Connecting Individuals in pyslim recapitation to SLiM metadata

8 views
Skip to first unread message

Ellie Weise

unread,
Mar 12, 2026, 3:52:39 PM (5 days ago) Mar 12
to slim-discuss
Hi everyone,

I have what I think is a housekeeping issue connecting my individuals generated in SLiM to (eventual) genotypes generated using recapitation and mutation functions in pyslim. I will say right off the bat that my python skills are pretty poor, but I'm wondering if I missing something in the initializeTree or OutputTreeSeq calls.
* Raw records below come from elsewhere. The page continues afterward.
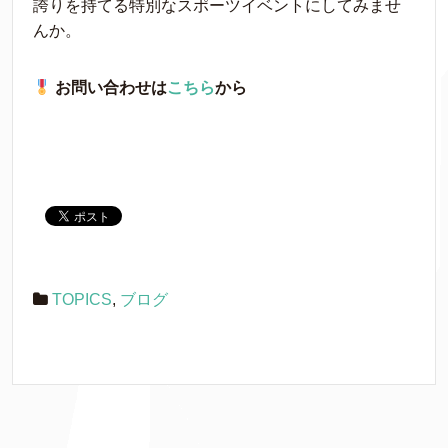
誇りを持てる特別なスポーツイベントにしてみませ
んか。
お問い合わせは
こちら
から
TOPICS
,
ブログ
I haven't changed much from the defaults in the recipes for recapitation at this point since it's pretty new to me :)

So I have a SLiM script that creates a large (K = 10,000 fish), single population of long-lived "Halibut" for 200 years, with population growth between year 120 and 200. I have sampling from years 195 and 200, and they are tracked in an output file which looks like this: 

ID    syears_pre  pop_pre   lenquan     length      SLiMID

M191_0_21634                  194   0                 0.554196    43.8083     21633

F190_0_21101                  194   0                 0.321133    54.3978     21100

M190_0_21234                  194   0                 0.740409    65.4842     21233

M190_0_20931                  194   0                 0.308491    49.7787     20930

F190_0_21110                  194   0                 0.792312    72.163      21109

F190_0_21211                  194   0                 0.0735019   40.7073     21210

M190_0_21397                  194   0                 0.852234    70.9921     21396


I figured that the tree sequence would retain those individual IDs from the simulation so I could connect the metadata generated with the genotypes from the recapitation script, but the output of the .vcf seems to just have individual numbers ind1-ind[population size of year 200].  I am wondering if there's a way to just get genotypes for my sampled individuals from their respective years, and how to retain their individual numbers?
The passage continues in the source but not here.